→ **TASK DIRECTIONS**:
Your task is to write out the complete listing exactly as it is shown.

→ **INPUT DATA**:
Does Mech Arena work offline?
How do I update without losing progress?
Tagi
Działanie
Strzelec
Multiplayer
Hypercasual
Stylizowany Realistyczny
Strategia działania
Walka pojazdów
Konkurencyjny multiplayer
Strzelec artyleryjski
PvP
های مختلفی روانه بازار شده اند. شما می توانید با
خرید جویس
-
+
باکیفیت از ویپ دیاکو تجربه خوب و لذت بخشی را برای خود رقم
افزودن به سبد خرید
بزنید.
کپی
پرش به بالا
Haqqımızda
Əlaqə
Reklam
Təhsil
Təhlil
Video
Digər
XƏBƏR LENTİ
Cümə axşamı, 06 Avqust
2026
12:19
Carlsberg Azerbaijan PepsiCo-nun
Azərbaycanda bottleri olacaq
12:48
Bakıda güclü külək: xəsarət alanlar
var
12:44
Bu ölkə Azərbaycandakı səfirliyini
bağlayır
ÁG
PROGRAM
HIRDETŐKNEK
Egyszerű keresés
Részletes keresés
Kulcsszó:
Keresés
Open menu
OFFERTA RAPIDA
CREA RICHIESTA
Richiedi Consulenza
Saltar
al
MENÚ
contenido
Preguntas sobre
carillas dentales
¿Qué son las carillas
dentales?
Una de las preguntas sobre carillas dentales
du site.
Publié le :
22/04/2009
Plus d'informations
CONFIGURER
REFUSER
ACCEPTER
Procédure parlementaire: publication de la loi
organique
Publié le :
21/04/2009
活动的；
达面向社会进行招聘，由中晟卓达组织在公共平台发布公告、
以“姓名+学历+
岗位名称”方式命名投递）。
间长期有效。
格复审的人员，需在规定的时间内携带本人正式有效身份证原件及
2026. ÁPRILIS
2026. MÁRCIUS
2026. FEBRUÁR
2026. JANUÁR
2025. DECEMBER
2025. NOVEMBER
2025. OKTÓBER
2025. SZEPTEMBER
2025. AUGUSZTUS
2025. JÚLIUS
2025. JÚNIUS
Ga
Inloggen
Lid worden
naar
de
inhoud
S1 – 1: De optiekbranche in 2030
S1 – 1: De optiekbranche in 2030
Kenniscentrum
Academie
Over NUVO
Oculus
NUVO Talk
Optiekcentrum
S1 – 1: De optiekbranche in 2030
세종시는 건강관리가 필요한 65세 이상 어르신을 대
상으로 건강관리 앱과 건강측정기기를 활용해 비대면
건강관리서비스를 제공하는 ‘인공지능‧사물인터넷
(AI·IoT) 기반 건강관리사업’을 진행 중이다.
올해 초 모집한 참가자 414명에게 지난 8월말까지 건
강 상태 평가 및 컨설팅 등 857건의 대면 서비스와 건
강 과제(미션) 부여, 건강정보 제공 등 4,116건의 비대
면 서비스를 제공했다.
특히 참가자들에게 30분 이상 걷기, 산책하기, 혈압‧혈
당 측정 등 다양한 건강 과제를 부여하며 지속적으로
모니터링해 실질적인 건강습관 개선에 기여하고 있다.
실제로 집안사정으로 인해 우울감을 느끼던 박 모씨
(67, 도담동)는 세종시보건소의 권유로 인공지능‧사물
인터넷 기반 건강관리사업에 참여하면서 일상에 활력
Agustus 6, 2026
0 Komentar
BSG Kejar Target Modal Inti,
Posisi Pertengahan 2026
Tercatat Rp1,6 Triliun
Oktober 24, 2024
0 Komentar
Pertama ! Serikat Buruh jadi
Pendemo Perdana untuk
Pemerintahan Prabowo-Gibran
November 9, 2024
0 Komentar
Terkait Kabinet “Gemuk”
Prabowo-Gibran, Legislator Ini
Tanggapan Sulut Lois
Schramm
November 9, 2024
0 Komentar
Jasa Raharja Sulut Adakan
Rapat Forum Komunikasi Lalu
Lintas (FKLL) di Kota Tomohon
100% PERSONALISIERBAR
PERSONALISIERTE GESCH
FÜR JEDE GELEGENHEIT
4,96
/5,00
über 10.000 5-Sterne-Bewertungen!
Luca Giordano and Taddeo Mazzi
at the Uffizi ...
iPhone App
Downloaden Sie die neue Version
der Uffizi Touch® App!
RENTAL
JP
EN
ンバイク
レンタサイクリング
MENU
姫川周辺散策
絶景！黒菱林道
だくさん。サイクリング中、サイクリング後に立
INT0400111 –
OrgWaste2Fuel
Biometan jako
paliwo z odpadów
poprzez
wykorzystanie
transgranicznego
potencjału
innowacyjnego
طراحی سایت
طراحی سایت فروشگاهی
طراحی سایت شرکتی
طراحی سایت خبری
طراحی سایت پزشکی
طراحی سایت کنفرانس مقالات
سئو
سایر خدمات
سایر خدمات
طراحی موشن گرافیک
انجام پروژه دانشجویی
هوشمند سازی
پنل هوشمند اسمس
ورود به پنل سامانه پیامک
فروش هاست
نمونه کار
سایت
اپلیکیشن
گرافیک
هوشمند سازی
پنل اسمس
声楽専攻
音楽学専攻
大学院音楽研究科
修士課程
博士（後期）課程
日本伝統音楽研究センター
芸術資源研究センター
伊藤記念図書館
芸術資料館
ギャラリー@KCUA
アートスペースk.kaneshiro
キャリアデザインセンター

→ **THE COMPLETED TASK**:
Does Mech Arena work offline?
How do I update without losing progress?
Tagi
Działanie
Strzelec
Multiplayer
Hypercasual
Stylizowany Realistyczny
Strategia działania
Walka pojazdów
Konkurencyjny multiplayer
Strzelec artyleryjski
PvP
های مختلفی روانه بازار شده اند. شما می توانید با
خرید جویس
-
+
باکیفیت از ویپ دیاکو تجربه خوب و لذت بخشی را برای خود رقم
افزودن به سبد خرید
بزنید.
کپی
پرش به بالا
Haqqımızda
Əlaqə
Reklam
Təhsil
Təhlil
Video
Digər
XƏBƏR LENTİ
Cümə axşamı, 06 Avqust
2026
12:19
Carlsberg Azerbaijan PepsiCo-nun
Azərbaycanda bottleri olacaq
12:48
Bakıda güclü külək: xəsarət alanlar
var
12:44
Bu ölkə Azərbaycandakı səfirliyini
bağlayır
ÁG
PROGRAM
HIRDETŐKNEK
Egyszerű keresés
Részletes keresés
Kulcsszó:
Keresés
Open menu
OFFERTA RAPIDA
CREA RICHIESTA
Richiedi Consulenza
Saltar
al
MENÚ
contenido
Preguntas sobre
carillas dentales
¿Qué son las carillas
dentales?
Una de las preguntas sobre carillas dentales
du site.
Publié le :
22/04/2009
Plus d'informations
CONFIGURER
REFUSER
ACCEPTER
Procédure parlementaire: publication de la loi
organique
Publié le :
21/04/2009
活动的；
达面向社会进行招聘，由中晟卓达组织在公共平台发布公告、
以“姓名+学历+
岗位名称”方式命名投递）。
间长期有效。
格复审的人员，需在规定的时间内携带本人正式有效身份证原件及
2026. ÁPRILIS
2026. MÁRCIUS
2026. FEBRUÁR
2026. JANUÁR
2025. DECEMBER
2025. NOVEMBER
2025. OKTÓBER
2025. SZEPTEMBER
2025. AUGUSZTUS
2025. JÚLIUS
2025. JÚNIUS
Ga
Inloggen
Lid worden
naar
de
inhoud
S1 – 1: De optiekbranche in 2030
S1 – 1: De optiekbranche in 2030
Kenniscentrum
Academie
Over NUVO
Oculus
NUVO Talk
Optiekcentrum
S1 – 1: De optiekbranche in 2030
세종시는 건강관리가 필요한 65세 이상 어르신을 대
상으로 건강관리 앱과 건강측정기기를 활용해 비대면
건강관리서비스를 제공하는 ‘인공지능‧사물인터넷
(AI·IoT) 기반 건강관리사업’을 진행 중이다.
올해 초 모집한 참가자 414명에게 지난 8월말까지 건
강 상태 평가 및 컨설팅 등 857건의 대면 서비스와 건
강 과제(미션) 부여, 건강정보 제공 등 4,116건의 비대
면 서비스를 제공했다.
특히 참가자들에게 30분 이상 걷기, 산책하기, 혈압‧혈
당 측정 등 다양한 건강 과제를 부여하며 지속적으로
모니터링해 실질적인 건강습관 개선에 기여하고 있다.
실제로 집안사정으로 인해 우울감을 느끼던 박 모씨
(67, 도담동)는 세종시보건소의 권유로 인공지능‧사물
인터넷 기반 건강관리사업에 참여하면서 일상에 활력
Agustus 6, 2026
0 Komentar
BSG Kejar Target Modal Inti,
Posisi Pertengahan 2026
Tercatat Rp1,6 Triliun
Oktober 24, 2024
0 Komentar
Pertama ! Serikat Buruh jadi
Pendemo Perdana untuk
Pemerintahan Prabowo-Gibran
November 9, 2024
0 Komentar
Terkait Kabinet “Gemuk”
Prabowo-Gibran, Legislator Ini
Tanggapan Sulut Lois
Schramm
November 9, 2024
0 Komentar
Jasa Raharja Sulut Adakan
Rapat Forum Komunikasi Lalu
Lintas (FKLL) di Kota Tomohon
100% PERSONALISIERBAR
PERSONALISIERTE GESCH
FÜR JEDE GELEGENHEIT
4,96
/5,00
über 10.000 5-Sterne-Bewertungen!
Luca Giordano and Taddeo Mazzi
at the Uffizi ...
iPhone App
Downloaden Sie die neue Version
der Uffizi Touch® App!
RENTAL
JP
EN
ンバイク
レンタサイクリング
MENU
姫川周辺散策
絶景！黒菱林道
だくさん。サイクリング中、サイクリング後に立
INT0400111 –
OrgWaste2Fuel
Biometan jako
paliwo z odpadów
poprzez
wykorzystanie
transgranicznego
potencjału
innowacyjnego
طراحی سایت
طراحی سایت فروشگاهی
طراحی سایت شرکتی
طراحی سایت خبری
طراحی سایت پزشکی
طراحی سایت کنفرانس مقالات
سئو
سایر خدمات
سایر خدمات
طراحی موشن گرافیک
انجام پروژه دانشجویی
هوشمند سازی
پنل هوشمند اسمس
ورود به پنل سامانه پیامک
فروش هاست
نمونه کار
سایت
اپلیکیشن
گرافیک
هوشمند سازی
پنل اسمس
声楽専攻
音楽学専攻
大学院音楽研究科
修士課程
博士（後期）課程
日本伝統音楽研究センター
芸術資源研究センター
伊藤記念図書館
芸術資料館
ギャラリー@KCUA
アートスペースk.kaneshiro
キャリアデザインセンター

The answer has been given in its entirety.